Howard Warren Buffett, the 32-year-old grandson of Berkshire Hathaway founder Warren E. Buffett, has co-founded a permanently capitalized operating company that aims to harness business principles to drive social change, the New York Times reports.

The company, i(x) Investments, hopes to reward investors with long-term economic growth and social impact by investing in early-stage and undervalued companies working in areas such as clean energy, sustainable agriculture, and water scarcity. Co-founder and CEO Trevor Neilson, formerly the president of financial services firm G2 Investment Group and director of public affairs at the Bill & Melinda Gates Foundation, told the Times that friends and strategic partners were investing $2 million to $5 million in the firm this year and that it would look to raise $200 million from family offices, institutional investors, and big companies in 2016, with the goal of investing $100 million annually and filing for an initial public offering by 2020.

According to Neilson, the firm is close to taking its first two stakes. One of the companies it is eyeing breeds crickets as food for chickens and fish — a more ecologically sound alternative to traditional feedstocks such as corn — while the other, a company called Skywater, makes machines that turn naturally occurring humidity into drinking water. Some of the firm's investments, such as the one it is considering in solar energy financing company True Green Capital, could be as large as $100 million, said Neilson.
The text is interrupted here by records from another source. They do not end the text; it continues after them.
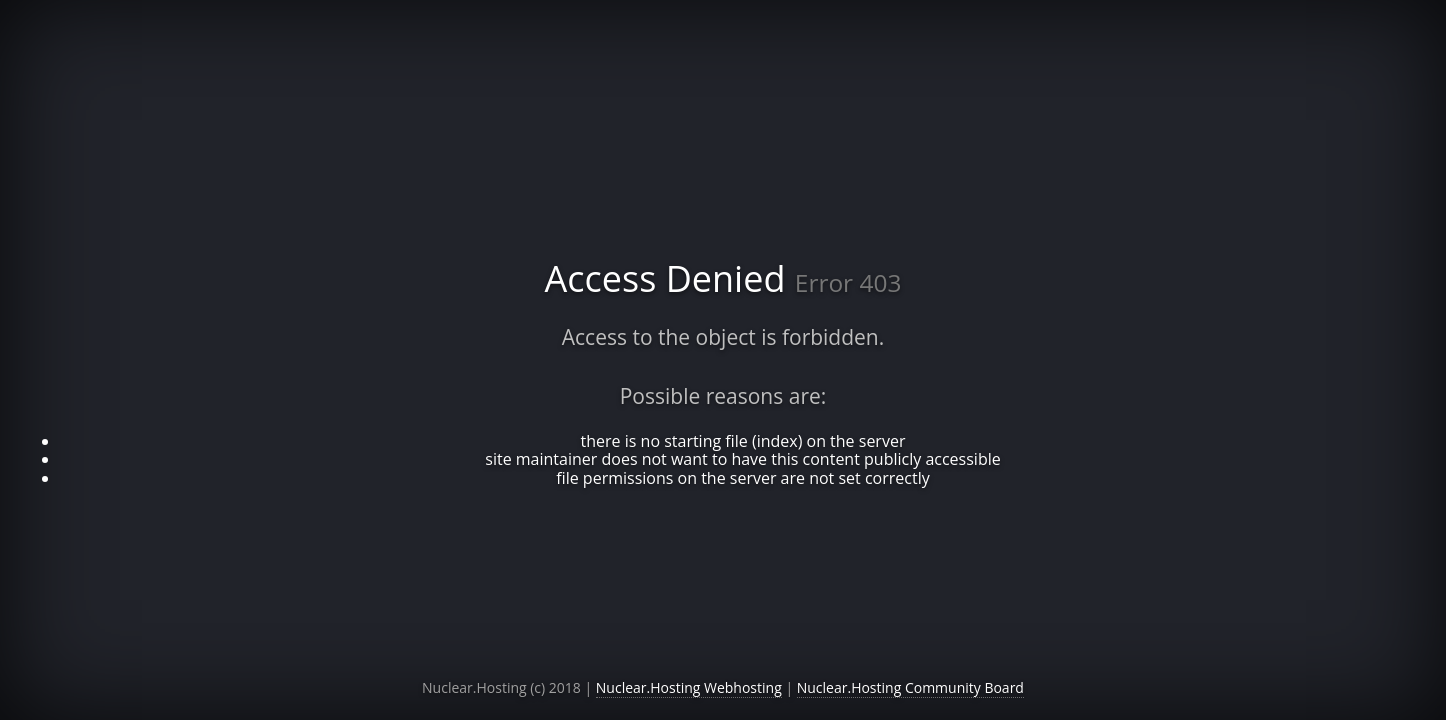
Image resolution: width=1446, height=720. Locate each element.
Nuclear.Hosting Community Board (910, 687)
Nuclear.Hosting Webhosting (689, 687)
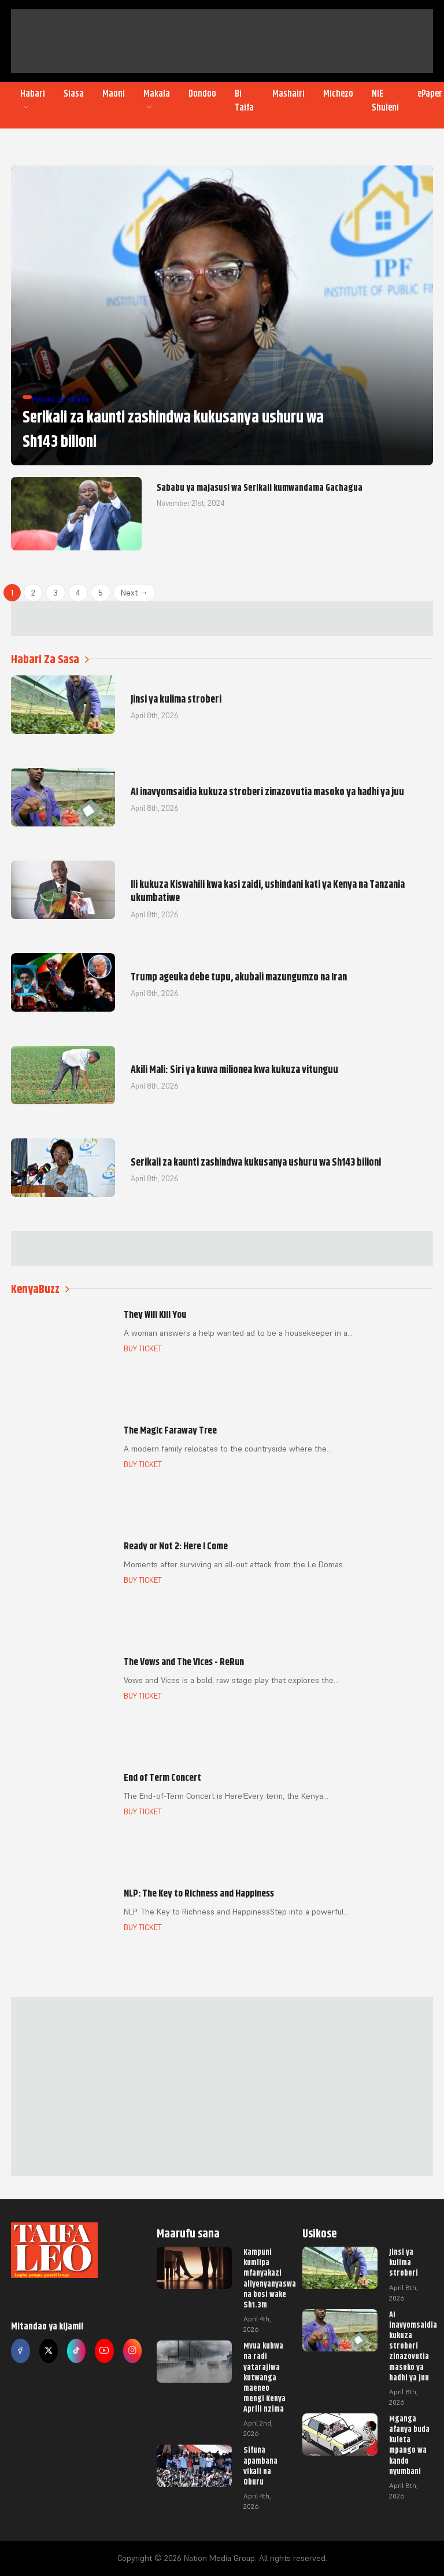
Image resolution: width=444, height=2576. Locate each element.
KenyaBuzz (40, 1289)
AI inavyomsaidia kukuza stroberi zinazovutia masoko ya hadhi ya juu (413, 2346)
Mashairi (288, 94)
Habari (32, 100)
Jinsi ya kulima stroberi (403, 2262)
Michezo (338, 94)
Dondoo (202, 94)
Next (134, 592)
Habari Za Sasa (50, 659)
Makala (156, 100)
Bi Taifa (244, 101)
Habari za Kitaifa (60, 399)
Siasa (74, 94)
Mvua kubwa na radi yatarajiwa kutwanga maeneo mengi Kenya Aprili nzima (264, 2377)
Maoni (113, 94)
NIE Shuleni (385, 101)
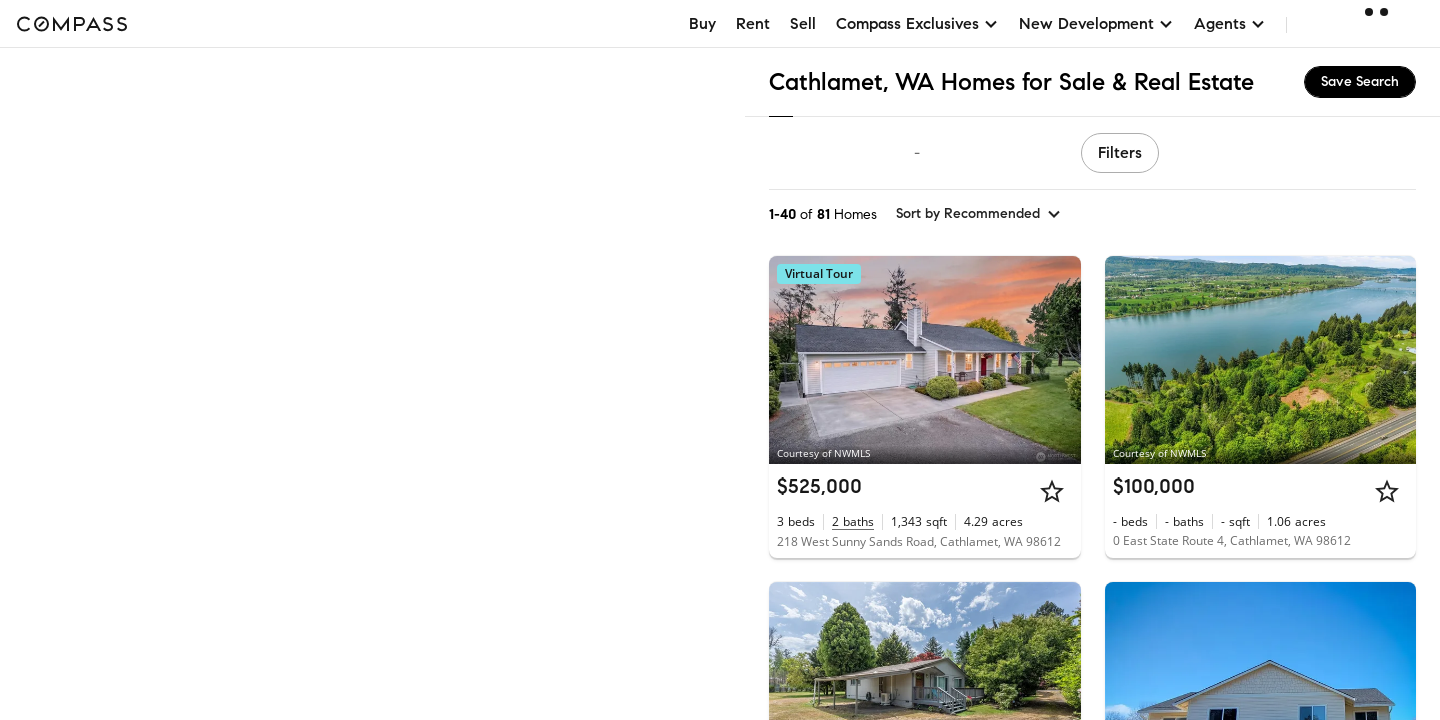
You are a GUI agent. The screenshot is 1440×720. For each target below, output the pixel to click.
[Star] (1052, 491)
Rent (753, 23)
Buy (702, 23)
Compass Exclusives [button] (917, 23)
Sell (803, 23)
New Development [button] (1096, 23)
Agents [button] (1230, 23)
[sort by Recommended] (979, 214)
And while Buffett did not ask his grandfather for advice or money prior to launching i(x) Investments, and neither his father, Howard G. Buffett, nor his grandfather is an investor, it is no coincidence the firm is structured like Berkshire Hathaway. As a permanently capitalized operating company — essentially a holding company that owns independently operated companies and stakes in others — i(x) Investments will benefit from compound interest and be able to defer costly tax payments, as Berkshire has.

"A fund structure, with its finite life cycle and investors wanting to see returns, is not the right model for impact investing," said Neilson. "The world's biggest problems have to be addressed through sustained investment....There is an evolving consciousness in the world, which presents an historic opportunity for both social change and profit."

David Gelles. "Buffett's Grandson Seeks Own Investment Route: Social Change." New York Times 11/19/2015.